Chroniques

par jérémie szpirglas

et le langage fut
Neue Vocalsolisten Stuttgart

Centre Acanthes / Arsenal, Metz
- 9 juillet 2009

À leur entrée en scène, il flotte parmi les Neue Vocalsolisten de Stuttgart comme un parfum d’indécision. Ils cherchent des yeux, l’inquiétude pointe — l’une d’eux, soprano, manque à l’appel. La colorature lance alors un cri strident vers les coulisses et l’autre arrive d’un pas pressé, penaude. Un regard entendu et, tous ensemble, ils soupirent.

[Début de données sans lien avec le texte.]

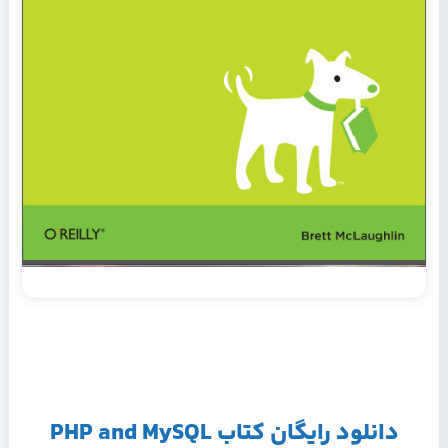
دانلود رایگان کتاب PHP and MySQL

Le concert a commencé, sans même qu’on s’en aperçoive. Impression de déjà vu : tout cela rappelle fortement la pièce de Pirandello, Six Personnages en quête d’auteur. Sauf qu’au lieu d’un auteur-créateur au dessein plus vaste qui nous dépasse, nos six chanteurs sont en quête d’un langage — sans lequel il n’est pas question d’expression et encore moins de théâtre ou de musique.

À l’instar de la pensée philosophique — qui au lieu de tenter de penser le monde (ce qu’elle faisait traditionnellement) tente aujourd’hui de se penser elle-même, à commencer par ce langage qui est à la base de tout raisonnement —, les écrivains et musiciens se retrouvent embarqués depuis près d’un demi-siècle dans une exploration déconstructive de la langue. Une langue qui leur échappe, qu’ils font semblant d’oublier ou de ne plus comprendre.

Parmi les interprètes de la musique d’aujourd’hui, les Neue Vocalsolisten sont sans doute des meilleurs et les plus fidèles compagnons de route des compositeurs engagés dans cette démarche. À la théâtralité de leur chant s’ajoute une alchimie scénique exceptionnelle, et leurs performances, inclassables et pleines d’humour, s’apprécient bien au-delà de leurs qualités vocales. En résidence à l’Arsenal de Metz pour les deux semaines du Centre Acanthes, où ils servent de cobaye aux jeunes stagiaires en composition, ils prouvent, ce soir encore, la vivacité et la richesse de cette confrontation de la musique et de la langue.

Nous avons droit, successivement, au désopilant Fe de erratas pour six voix mixtes d’Elena Mendoza — dans lequel verbe et ligne musical se mêlent indistinctement pour s’interrompre et se suspendre au détour d’une phrase —, à Naturae pour trois voix d’hommes d’Ivan Fedele — où le texte se dégage de la partition comme si intervalles et articulations musicales énonçaient chaque syllabe — ou encore à Nein Allen, pièce aux allures improvisées pour cinq voix mixtes, dans laquelle Carola Bauckholt renverse radicalement le lien entre texte et musique — de l’écriture musicale découle le livret, la mélodie et les figures rythmiques et harmoniques suggérant chacune à leur tour une suite de syntagmes sans queue ni tête, au cours de laquelle on croise toutes les langues juxtaposées dans un chaos allègre.

Ponctuant la première partie du concert, quatre extraits de Der Turm zu Babel de Mauricio Kagel démontrent comment un même texte, traduits dans des langues diverses, peut apparaître musicalement sous des masques étonnement variés. Le rythme et la vocalité de chaque langue entraine la musique dans une direction singulière chaque fois différente, Kagel ne se privant pas au passage de quelques exagérations caricaturales.

Le concert se conclut sur une seconde partie monumentale, avec le magnifique A-Ronne de Luciano Berio, indéniablement l’un des champions du théâtre musical et notamment des explorations linguistiques avec son ami Eduardo Sanguineti. Répétition insatiable d’un même texte (court collage de passages pris dans la Bible traduite par Luther, ainsi que dans T.S. Eliot, Dante ou Marx), A-Ronne est la brillante démonstration du pouvoir signifiant du ton, du comportement vocal et des expressions corporelles et orales.